### EXERCISE BRIEF
Each entry must come back word for word; drop the images as you go.

### Extracted data entries
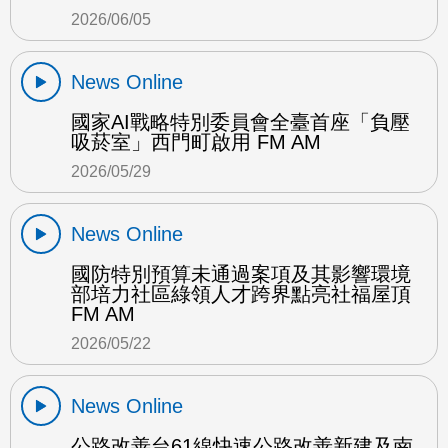
2026/06/05
News Online
國家AI戰略特別委員會全臺首座「負壓
吸菸室」西門町啟用 FM AM
2026/05/29
News Online
國防特別預算未通過案項及其影響環境
部培力社區綠領人才跨界點亮社福屋頂
FM AM
2026/05/22
News Online
公路改善台61線快速公路改善新建及南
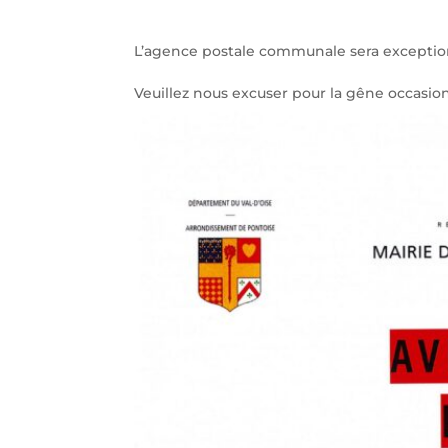
L’agence postale communale sera exception
Veuillez nous excuser pour la gêne occasi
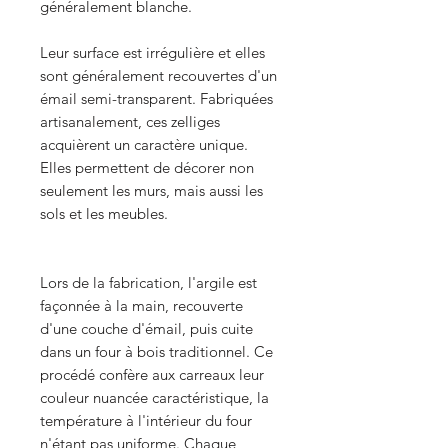
généralement blanche.
Leur surface est irrégulière et elles
sont généralement recouvertes d'un
émail semi-transparent. Fabriquées
artisanalement, ces zelliges
acquièrent un caractère unique.
Elles permettent de décorer non
seulement les murs, mais aussi les
sols et les meubles.
Lors de la fabrication, l'argile est
façonnée à la main, recouverte
d'une couche d'émail, puis cuite
dans un four à bois traditionnel. Ce
procédé confère aux carreaux leur
couleur nuancée caractéristique, la
température à l'intérieur du four
n'étant pas uniforme. Chaque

### FINISHED TASK
2026/06/05
News Online
國家AI戰略特別委員會全臺首座「負壓
吸菸室」西門町啟用 FM AM
2026/05/29
News Online
國防特別預算未通過案項及其影響環境
部培力社區綠領人才跨界點亮社福屋頂
FM AM
2026/05/22
News Online
公路改善台61線快速公路改善新建及南
L’agence postale communale sera exception
Veuillez nous excuser pour la gêne occasi
généralement blanche.
Leur surface est irrégulière et elles
sont généralement recouvertes d'un
émail semi-transparent. Fabriquées
artisanalement, ces zelliges
acquièrent un caractère unique.
Elles permettent de décorer non
seulement les murs, mais aussi les
sols et les meubles.
Lors de la fabrication, l'argile est
façonnée à la main, recouverte
d'une couche d'émail, puis cuite
dans un four à bois traditionnel. Ce
procédé confère aux carreaux leur
couleur nuancée caractéristique, la
température à l'intérieur du four
n'étant pas uniforme. Chaque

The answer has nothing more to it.